Exercise brief >> Using the records below, count the lines containing "hàng" and give only the total.

START Records shown

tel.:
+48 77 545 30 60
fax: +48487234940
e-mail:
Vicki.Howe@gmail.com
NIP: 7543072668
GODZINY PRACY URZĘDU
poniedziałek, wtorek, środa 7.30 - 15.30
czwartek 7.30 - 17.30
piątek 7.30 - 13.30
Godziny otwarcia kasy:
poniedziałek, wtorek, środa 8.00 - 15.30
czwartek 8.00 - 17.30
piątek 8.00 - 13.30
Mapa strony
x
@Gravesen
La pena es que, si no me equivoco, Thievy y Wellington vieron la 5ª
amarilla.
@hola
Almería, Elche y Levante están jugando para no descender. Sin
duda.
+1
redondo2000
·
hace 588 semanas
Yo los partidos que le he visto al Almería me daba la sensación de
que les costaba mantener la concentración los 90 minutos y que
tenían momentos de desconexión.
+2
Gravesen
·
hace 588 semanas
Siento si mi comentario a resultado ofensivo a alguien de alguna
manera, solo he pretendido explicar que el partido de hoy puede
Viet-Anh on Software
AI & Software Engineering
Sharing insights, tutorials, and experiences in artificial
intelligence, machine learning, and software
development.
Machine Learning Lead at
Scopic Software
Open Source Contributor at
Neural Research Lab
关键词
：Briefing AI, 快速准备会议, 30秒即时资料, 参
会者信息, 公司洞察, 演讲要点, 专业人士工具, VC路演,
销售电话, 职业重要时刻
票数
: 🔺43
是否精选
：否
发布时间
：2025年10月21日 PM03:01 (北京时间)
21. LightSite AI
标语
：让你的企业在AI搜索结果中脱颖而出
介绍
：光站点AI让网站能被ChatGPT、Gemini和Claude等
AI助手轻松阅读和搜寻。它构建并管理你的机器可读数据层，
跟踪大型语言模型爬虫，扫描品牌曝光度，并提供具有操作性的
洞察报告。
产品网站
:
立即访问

END Records shown
START Records shown

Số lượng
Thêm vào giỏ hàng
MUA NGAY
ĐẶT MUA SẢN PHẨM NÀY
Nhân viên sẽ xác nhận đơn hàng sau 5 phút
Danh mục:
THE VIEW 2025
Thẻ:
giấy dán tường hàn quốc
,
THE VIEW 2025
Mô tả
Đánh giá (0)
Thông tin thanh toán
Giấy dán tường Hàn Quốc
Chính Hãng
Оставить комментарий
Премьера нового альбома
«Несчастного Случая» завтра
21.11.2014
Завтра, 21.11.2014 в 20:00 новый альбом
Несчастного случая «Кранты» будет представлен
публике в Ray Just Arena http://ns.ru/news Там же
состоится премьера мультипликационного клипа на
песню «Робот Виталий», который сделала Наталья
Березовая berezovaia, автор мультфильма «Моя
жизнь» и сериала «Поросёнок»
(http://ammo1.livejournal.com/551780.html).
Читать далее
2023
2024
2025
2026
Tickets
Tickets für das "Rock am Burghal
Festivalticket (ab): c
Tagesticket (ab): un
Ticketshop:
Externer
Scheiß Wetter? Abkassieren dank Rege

END Records shown
START Records shown

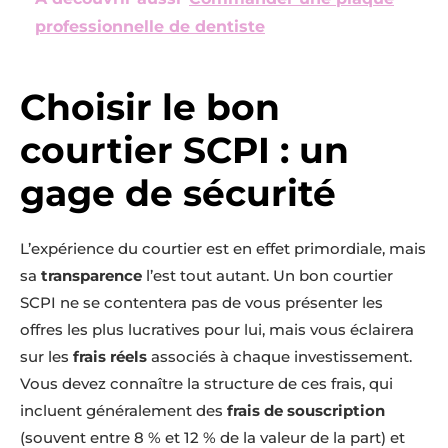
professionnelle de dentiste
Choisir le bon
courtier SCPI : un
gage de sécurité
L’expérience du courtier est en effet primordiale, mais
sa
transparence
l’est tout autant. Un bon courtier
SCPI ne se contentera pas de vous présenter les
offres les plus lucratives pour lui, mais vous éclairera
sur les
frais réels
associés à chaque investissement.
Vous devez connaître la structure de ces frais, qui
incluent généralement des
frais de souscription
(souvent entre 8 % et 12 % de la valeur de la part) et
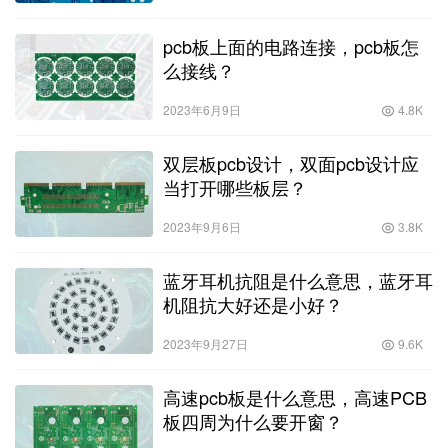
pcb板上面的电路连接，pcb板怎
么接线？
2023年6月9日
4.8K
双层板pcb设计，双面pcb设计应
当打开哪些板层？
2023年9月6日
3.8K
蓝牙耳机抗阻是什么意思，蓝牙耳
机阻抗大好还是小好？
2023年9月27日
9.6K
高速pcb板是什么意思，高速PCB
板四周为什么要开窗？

END Records shown

Result for this exercise >> 2